▶ _Brief_:
The result should be the lines from the one holding "are listed here, but this list wi..." to the end of the records below, repeated exactly. No pictures.

(Provided information)

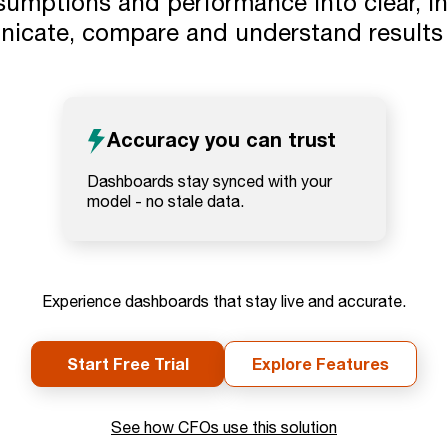
umptions and performance into clear, int
icate, compare and understand results a
Accuracy you can trust
Dashboards stay synced with your
model - no stale data.
Experience dashboards that stay live and accurate.
Start Free Trial
Explore Features
See how CFOs use this solution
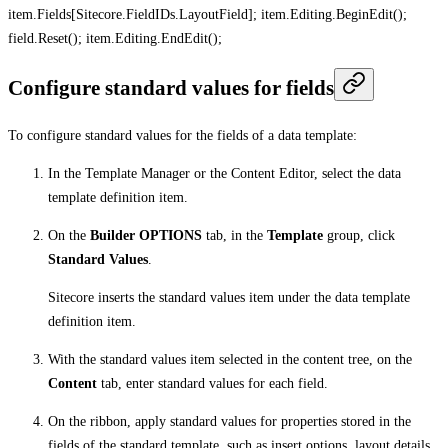
item.Fields[Sitecore.FieldIDs.LayoutField]; item.Editing.BeginEdit();
field.Reset(); item.Editing.EndEdit();
Configure standard values for fields
To configure standard values for the fields of a data template:
In the Template Manager or the Content Editor, select the data
template definition item.
On the
Builder OPTIONS
tab, in the
Template
group, click
Standard Values
.
Sitecore inserts the standard values item under the data template
definition item.
With the standard values item selected in the content tree, on the
Content
tab, enter standard values for each field.
On the ribbon, apply standard values for properties stored in the
fields of the standard template, such as insert options, layout details,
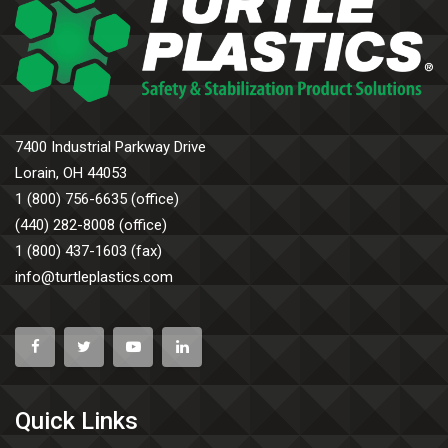
7400 Industrial Parkway Drive
Lorain, OH 44053
1 (800) 756-6635 (office)
(440) 282-8008 (office)
1 (800) 437-1603 (fax)
info@turtleplastics.com
Quick Links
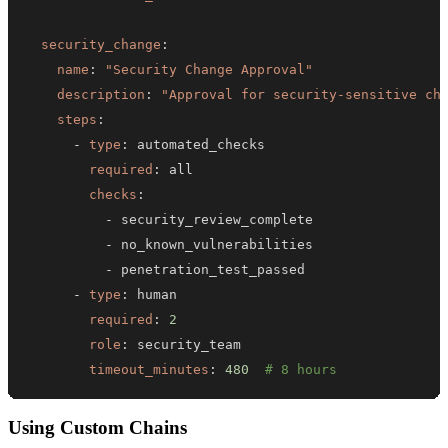
security_change
:
name
:
"Security Change Approval"
description
:
"Approval for security-sensitive ch
steps
:
-
type
:
required
:
checks
:
-
-
-
-
type
:
required
:
2
role
:
timeout_minutes
:
480
# 8 hours
Using Custom Chains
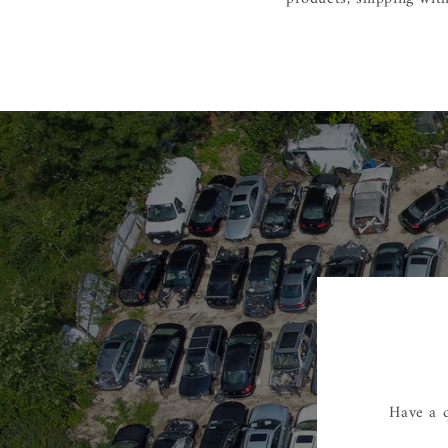
Have a q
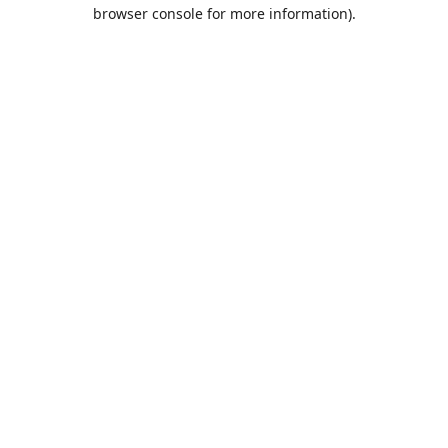
browser console for more information).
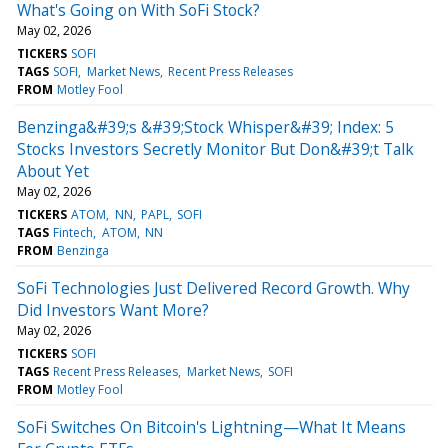
What's Going on With SoFi Stock?
May 02, 2026
TICKERS
SOFI
TAGS
SOFI
Market News
Recent Press Releases
FROM
Motley Fool
Benzinga&#39;s &#39;Stock Whisper&#39; Index: 5
Stocks Investors Secretly Monitor But Don&#39;t Talk
About Yet
May 02, 2026
TICKERS
ATOM
NN
PAPL
SOFI
TAGS
Fintech
ATOM
NN
FROM
Benzinga
SoFi Technologies Just Delivered Record Growth. Why
Did Investors Want More?
May 02, 2026
TICKERS
SOFI
TAGS
Recent Press Releases
Market News
SOFI
FROM
Motley Fool
SoFi Switches On Bitcoin's Lightning—What It Means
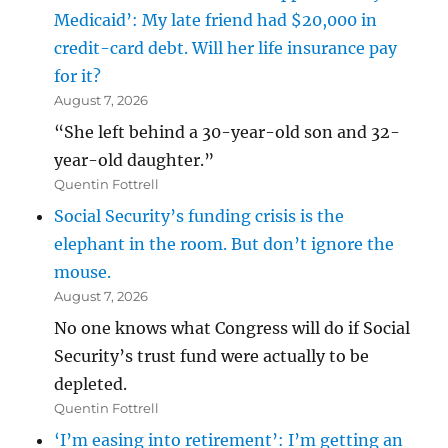
Medicaid’: My late friend had $20,000 in
credit-card debt. Will her life insurance pay
for it?
August 7, 2026
“She left behind a 30-year-old son and 32-
year-old daughter.”
Quentin Fottrell
Social Security’s funding crisis is the
elephant in the room. But don’t ignore the
mouse.
August 7, 2026
No one knows what Congress will do if Social
Security’s trust fund were actually to be
depleted.
Quentin Fottrell
‘I’m easing into retirement’: I’m getting an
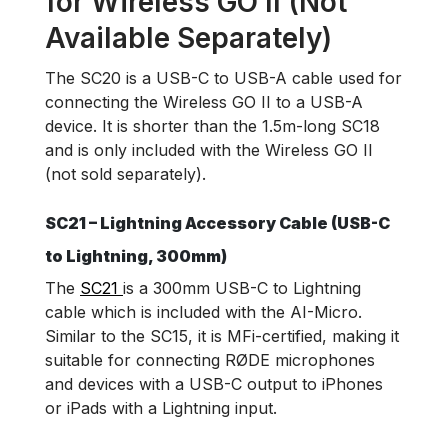
for Wireless GO II (Not
Available Separately)
The SC20 is a USB-C to USB-A cable used for
connecting the Wireless GO II to a USB-A
device. It is shorter than the 1.5m-long SC18
and is only included with the Wireless GO II
(not sold separately).
SC21 – Lightning Accessory Cable (USB-C
to Lightning, 300mm)
The
SC21
is a 300mm USB-C to Lightning
cable which is included with the AI-Micro.
Similar to the SC15, it is MFi-certified, making it
suitable for connecting RØDE microphones
and devices with a USB-C output to iPhones
or iPads with a Lightning input.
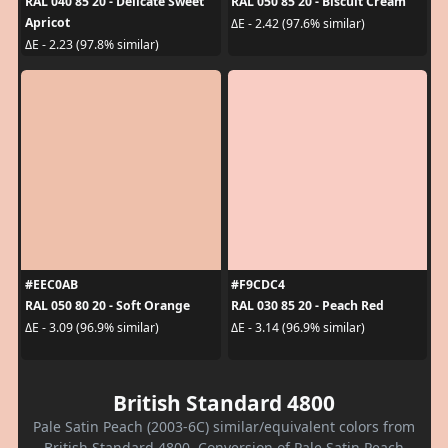
RAL 040 85 20 - Delicate Sweet
RAL 050 85 20 - Biscuit Cream
Apricot
ΔE - 2.42 (97.6% similar)
ΔE - 2.23 (97.8% similar)
#EEC0AB
#F9CDC4
RAL 050 80 20 - Soft Orange
RAL 030 85 20 - Peach Red
ΔE - 3.09 (96.9% similar)
ΔE - 3.14 (96.9% similar)
British Standard 4800
Pale Satin Peach (2003-6C) similar/equivalent colors from
British Standard 4800. Conversion of Pale Satin Peach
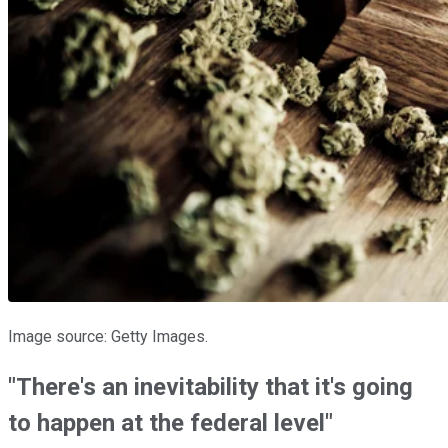
Image source: Getty Images.
"There's an inevitability that it's going
to happen at the federal level"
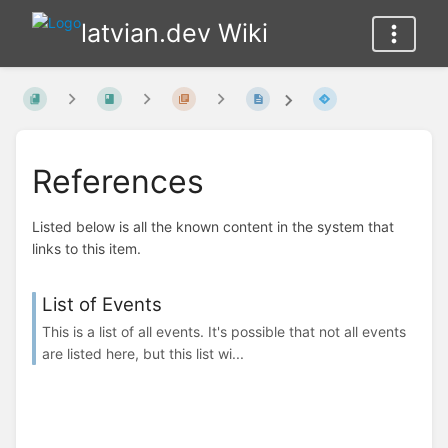
latvian.dev Wiki
References
Listed below is all the known content in the system that
links to this item.
List of Events
This is a list of all events. It's possible that not all events
are listed here, but this list wi...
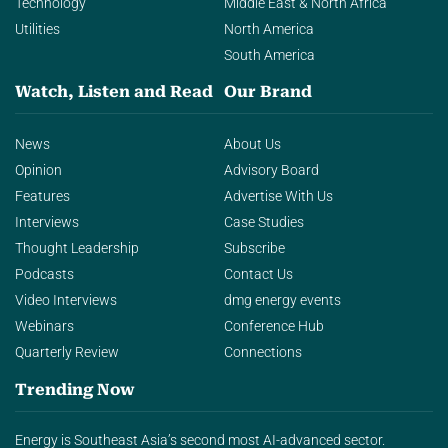
Technology
Middle East & North Africa
Utilities
North America
South America
Watch, Listen and Read
Our Brand
News
About Us
Opinion
Advisory Board
Features
Advertise With Us
Interviews
Case Studies
Thought Leadership
Subscribe
Podcasts
Contact Us
Video Interviews
dmg energy events
Webinars
Conference Hub
Quarterly Review
Connections
Trending Now
Energy is Southeast Asia’s second most AI-advanced sector.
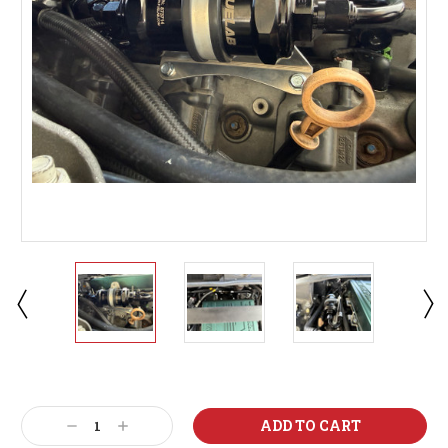
Current
Stock:
Decrease
Increase
Quantity:
Quantity:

(End Provided information)

▶ _Response to the exercise_:
are listed here, but this list wi...
Technology
Middle East & North Africa
Utilities
North America
South America
Watch, Listen and Read
Our Brand
News
About Us
Opinion
Advisory Board
Features
Advertise With Us
Interviews
Case Studies
Thought Leadership
Subscribe
Podcasts
Contact Us
Video Interviews
dmg energy events
Webinars
Conference Hub
Quarterly Review
Connections
Trending Now
Energy is Southeast Asia’s second most AI-advanced sector.
Current
Stock:
Decrease
Increase
Quantity:
Quantity:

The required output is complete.